Instantly, I saw an image from the latest game, the game that was going on while I was almost deathly sick and felt like my head was going to explode.

It was Saint, surrounded by a crowd of fangirls reaching out for him, likely screaming his name and begging for a kiss. My alpha was beaming from ear to ear and lapping up the attention.

My stomach sank. I glanced at the caption.

His pack mates may have had to leave early, but Saint was thoroughly enjoying the attention after they left. With two of his pack mates temporarily off the ice, more attention for him!

It dawned on me that these images were taken after they knew I was sick.

My stomach turned to lead, and I swallowed several times, attempting to calm myself down.

Their job was intense, and walking away wasn’t an option. I hated seeing the photos of him like that, but I understood it was part of the job. That didn't mean I enjoyed it.

Breathe, Mable. Breathe. He’s just…he’s just doing his job. He’s not…Saint doesn’t care about them. He’s not actually having fun. As much…as much as it looks like it.

Rubbing my stomach, I grumbled to myself. They had to prioritize their job, and I needed to prioritize my health for a while. Looking at my phone again, I swiped to the contacts. I had been putting off a call that I should make, and maybe now was the best time to make it.

***

When Percy finally returned, I forced myself to remain neutral. He climbed into the bed, smiling at me as he pulled me into his arms. “What’s running through your head? I can practically see the cogs turning behind your eyes.”

I bit my lip before taking a deep breath, trying to figure out how to word what I wanted to say. Percy seemed to understand immediately that I was being serious about something, so he sat up straighter, his brow furrowing.

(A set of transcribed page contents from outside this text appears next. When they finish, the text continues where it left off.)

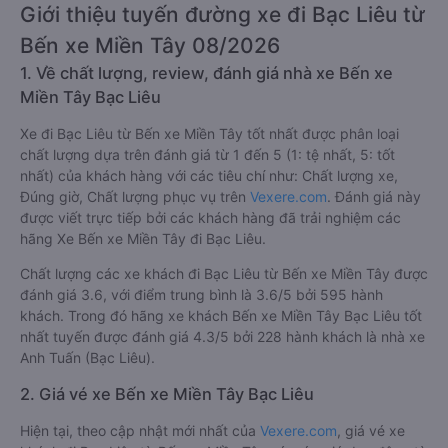
Giới thiệu tuyến đường xe đi Bạc Liêu từ
Bến xe Miền Tây 08/2026
1. Về chất lượng, review, đánh giá nhà xe Bến xe
Miền Tây Bạc Liêu
Xe đi Bạc Liêu từ Bến xe Miền Tây tốt nhất được phân loại
chất lượng dựa trên đánh giá từ 1 đến 5 (1: tệ nhất, 5: tốt
nhất) của khách hàng với các tiêu chí như: Chất lượng xe,
Đúng giờ, Chất lượng phục vụ trên
Vexere.com
. Đánh giá này
được viết trực tiếp bởi các khách hàng đã trải nghiệm các
hãng Xe Bến xe Miền Tây đi Bạc Liêu.
Chất lượng các xe khách đi Bạc Liêu từ Bến xe Miền Tây được
đánh giá 3.6, với điểm trung bình là 3.6/5 bởi 595 hành
khách. Trong đó hãng xe khách Bến xe Miền Tây Bạc Liêu tốt
nhất tuyến được đánh giá 4.3/5 bởi 228 hành khách là nhà xe
Anh Tuấn (Bạc Liêu).
2. Giá vé xe Bến xe Miền Tây Bạc Liêu
Hiện tại, theo cập nhật mới nhất của
Vexere.com
, giá vé xe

“How would you guys feel if I went to stay with my mother until the baby was born?” I rushed to say.

Percy’s face dropped and the nagging feeling in my gut doubled down.

“W-why would you want to do that?”

I swallowed a lump forming in my throat.

God, I didn’t want to do this. “Well, you guys can't just quit your jobs, and if you keep going to away games and leaving me here, I could get sicker and sicker, and I don't think that's very good for the baby.

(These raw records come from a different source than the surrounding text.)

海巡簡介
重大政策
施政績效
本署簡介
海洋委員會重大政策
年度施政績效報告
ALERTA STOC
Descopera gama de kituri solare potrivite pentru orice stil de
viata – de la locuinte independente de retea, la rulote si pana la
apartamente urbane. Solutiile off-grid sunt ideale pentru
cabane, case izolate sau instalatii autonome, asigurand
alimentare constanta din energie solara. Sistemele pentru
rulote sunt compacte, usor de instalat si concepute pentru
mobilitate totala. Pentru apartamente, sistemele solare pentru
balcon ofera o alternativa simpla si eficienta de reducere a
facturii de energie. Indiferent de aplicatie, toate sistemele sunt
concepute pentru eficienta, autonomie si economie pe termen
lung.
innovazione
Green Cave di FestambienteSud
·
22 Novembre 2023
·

It would only be temporary until the baby's born, and then we can…reassess where we stand. My mom can be there for me…”

“We're going to be here for you,” he insisted, his eyes wide as his brows pinched together.

I bit my lip. Percy wanted to be there for me. More than that, I knew they all wanted to be there for me, that they wanted more than anything to support me. I didn't doubt that. But we weren’t bonded, and this was all so new.

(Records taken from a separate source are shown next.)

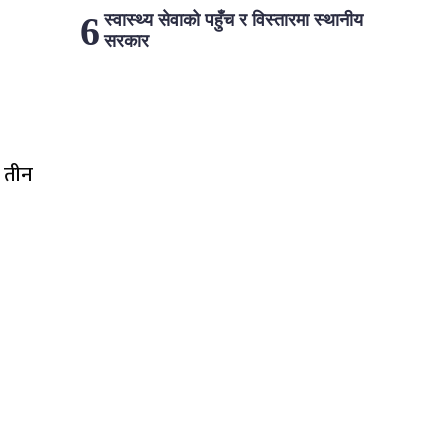
स्वास्थ्य सेवाको पहुँच र विस्तारमा स्थानीय
सरकार
 तीन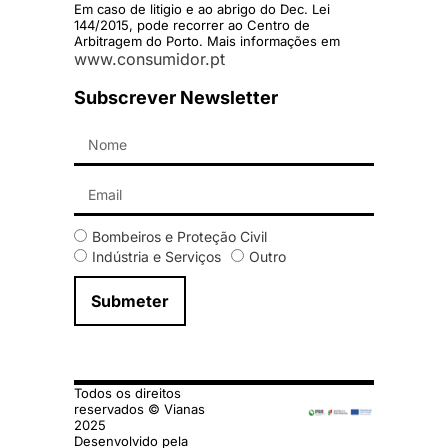
Em caso de litigio e ao abrigo do Dec. Lei
144/2015, pode recorrer ao Centro de
Arbitragem do Porto. Mais informações em
www.consumidor.pt
Subscrever Newsletter
Bombeiros e Proteção Civil
Indústria e Serviços
Outro
Submeter
Todos os direitos
reservados © Vianas
2025
Desenvolvido pela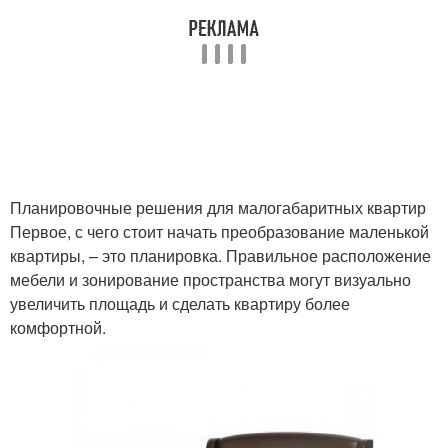
Планировочные решения для малогабаритных квартир
Первое, с чего стоит начать преобразование маленькой
квартиры, – это планировка. Правильное расположение
мебели и зонирование пространства могут визуально
увеличить площадь и сделать квартиру более
комфортной.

“What we want, and the reality of our situation seems to be a little different at the moment…”

Percy shook his head, with a desperate look on his face. “Please give us a little time to sort this out. Don't make any decisions right away, okay? Please. I swear to you. We can figure this out.”

I sighed, my chest pinching as my eyes began to burn. “I'm going to give birth soon, and I want to be ready. There isn’t much time to—”

“A week. Give me one week. Please, Mable.”

I met his eyes, taking in the desperation and worry reflected in the blue depths. I wasn't exactly sure what a week could do, but Percy looked pained by the thought of me leaving, so I nodded.

“Okay,” I whispered, and he pulled me into a fraught hug, burying his face in my neck like I might pop like a soap bubble and disappear.